-- Task prompt --
Reproduce all entries below verbatim. Skip the pictures.

Extracted records:
━━━━━━━━━━━━━━━━━━━━

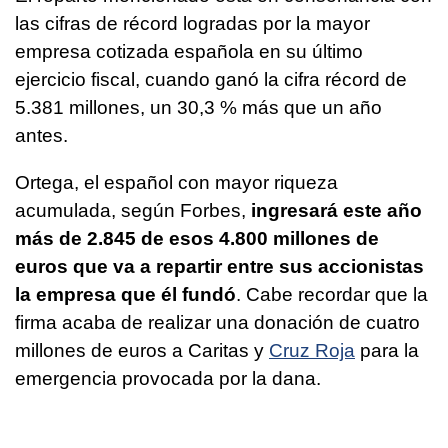
las cifras de récord logradas por la mayor
empresa cotizada española en su último
ejercicio fiscal, cuando ganó la cifra récord de
5.381 millones, un 30,3 % más que un año
antes.
Ortega, el español con mayor riqueza
acumulada, según Forbes,
ingresará este año
más de 2.845 de esos 4.800 millones de
euros que va a repartir entre sus accionistas
la empresa que él fundó
. Cabe recordar que la
firma acaba de realizar una donación de cuatro
millones de euros a Caritas y
Cruz Roja
para la
emergencia provocada por la dana.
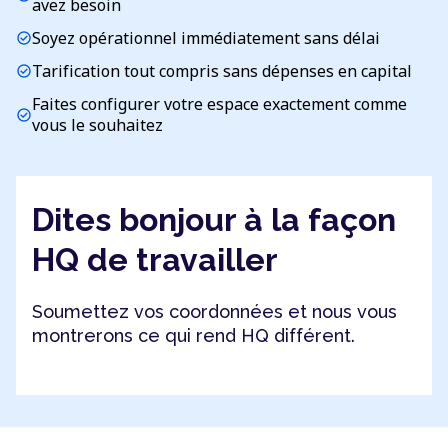
avez besoin
Soyez opérationnel immédiatement sans délai
check_circle
Tarification tout compris sans dépenses en capital
check_circle
Faites configurer votre espace exactement comme
check_circle
vous le souhaitez
Dites bonjour à la façon
HQ de travailler
Soumettez vos coordonnées et nous vous
montrerons ce qui rend HQ différent.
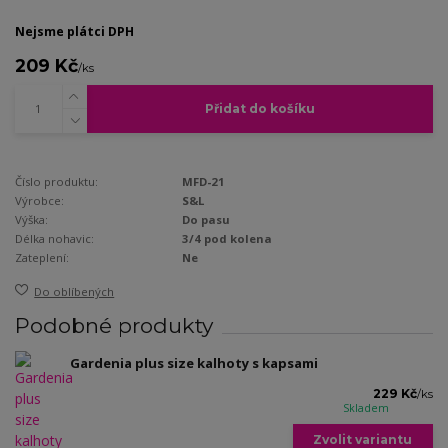
Nejsme plátci DPH
209 Kč
/
ks
Přidat do košíku
Číslo produktu:
MFD-21
Výrobce:
S&L
Výška:
Do pasu
Délka nohavic:
3/4 pod kolena
Zateplení:
Ne
Do oblíbených
Podobné produkty
Gardenia plus size kalhoty s kapsami
229 Kč
/
ks
Skladem
Zvolit variantu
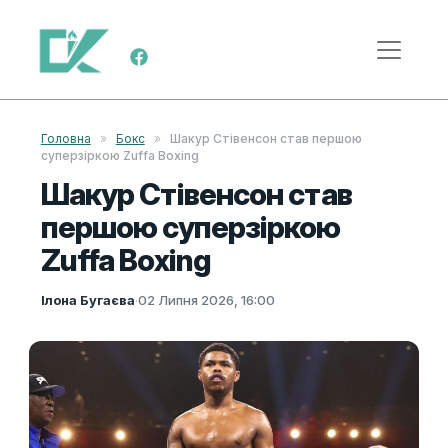
Skip to content
Main Navigation
Головна
»
Бокс
»
Шакур Стівенсон став першою
суперзіркою Zuffa Boxing
Шакур Стівенсон став
першою суперзіркою
Zuffa Boxing
Ілона Бугаєва
·
02 Липня 2026, 16:00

━━━━━━━━━━━━━━━━━━━━

-- Answer to this exercise --
las cifras de récord logradas por la mayor
empresa cotizada española en su último
ejercicio fiscal, cuando ganó la cifra récord de
5.381 millones, un 30,3 % más que un año
antes.
Ortega, el español con mayor riqueza
acumulada, según Forbes,
ingresará este año
más de 2.845 de esos 4.800 millones de
euros que va a repartir entre sus accionistas
la empresa que él fundó
. Cabe recordar que la
firma acaba de realizar una donación de cuatro
millones de euros a Caritas y
Cruz Roja
para la
emergencia provocada por la dana.
avez besoin
Soyez opérationnel immédiatement sans délai
check_circle
Tarification tout compris sans dépenses en capital
check_circle
Faites configurer votre espace exactement comme
check_circle
vous le souhaitez
Dites bonjour à la façon
HQ de travailler
Soumettez vos coordonnées et nous vous
montrerons ce qui rend HQ différent.
Nejsme plátci DPH
209 Kč
/
ks
Přidat do košíku
Číslo produktu:
MFD-21
Výrobce:
S&L
Výška:
Do pasu
Délka nohavic:
3/4 pod kolena
Zateplení:
Ne
Do oblíbených
Podobné produkty
Gardenia plus size kalhoty s kapsami
229 Kč
/
ks
Skladem
Zvolit variantu
Skip to content
Main Navigation
Головна
»
Бокс
»
Шакур Стівенсон став першою
суперзіркою Zuffa Boxing
Шакур Стівенсон став
першою суперзіркою
Zuffa Boxing
Ілона Бугаєва
·
02 Липня 2026, 16:00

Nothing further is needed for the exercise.